- WORK TO BE COMPLETED: In the data below, locate each line with the word "जलकर" and list it.
-- RECORDS TO USE follows --
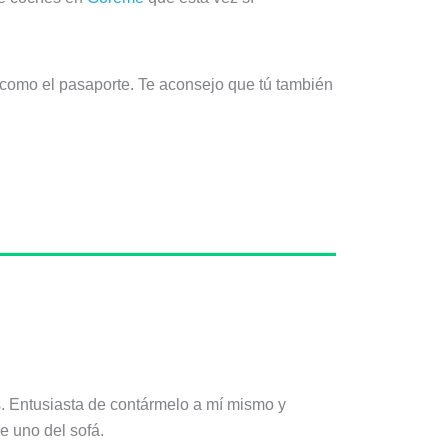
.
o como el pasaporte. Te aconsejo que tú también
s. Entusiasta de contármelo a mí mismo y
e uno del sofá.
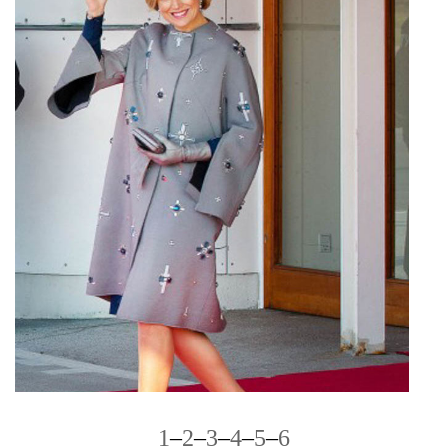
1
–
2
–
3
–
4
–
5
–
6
-- RECORDS TO USE concluded --
-- RECORDS TO USE follows --
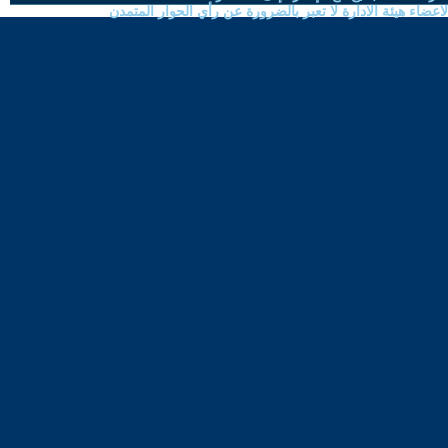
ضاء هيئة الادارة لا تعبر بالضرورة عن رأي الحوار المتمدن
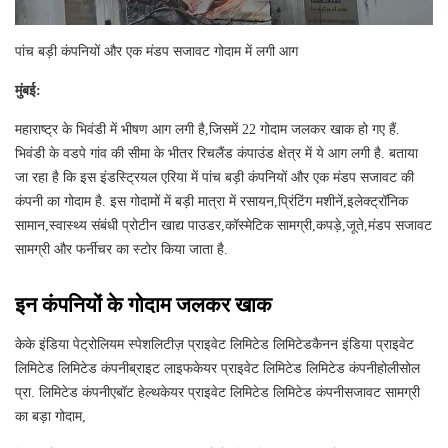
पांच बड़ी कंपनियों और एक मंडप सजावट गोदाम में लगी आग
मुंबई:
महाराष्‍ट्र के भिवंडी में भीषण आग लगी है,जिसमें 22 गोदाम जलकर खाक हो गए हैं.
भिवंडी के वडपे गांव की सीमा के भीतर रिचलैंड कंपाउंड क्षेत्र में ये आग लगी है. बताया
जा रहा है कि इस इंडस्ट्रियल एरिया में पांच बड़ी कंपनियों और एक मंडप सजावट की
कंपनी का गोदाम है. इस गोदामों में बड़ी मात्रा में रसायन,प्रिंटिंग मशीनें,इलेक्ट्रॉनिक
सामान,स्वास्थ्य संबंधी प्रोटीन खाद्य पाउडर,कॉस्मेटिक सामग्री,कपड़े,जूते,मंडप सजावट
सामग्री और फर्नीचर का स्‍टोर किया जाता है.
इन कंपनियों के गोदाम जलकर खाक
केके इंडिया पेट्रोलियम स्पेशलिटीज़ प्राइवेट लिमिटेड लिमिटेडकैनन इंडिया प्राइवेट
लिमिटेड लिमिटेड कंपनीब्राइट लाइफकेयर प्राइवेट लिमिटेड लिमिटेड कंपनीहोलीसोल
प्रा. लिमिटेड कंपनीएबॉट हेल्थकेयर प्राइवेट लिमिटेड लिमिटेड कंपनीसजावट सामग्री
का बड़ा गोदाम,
-- RECORDS TO USE concluded --
- SOLUTION TO THE EXERCISE:
महाराष्‍ट्र के भिवंडी में भीषण आग लगी है,जिसमें 22 गोदाम जलकर खाक हो गए हैं.
इन कंपनियों के गोदाम जलकर खाक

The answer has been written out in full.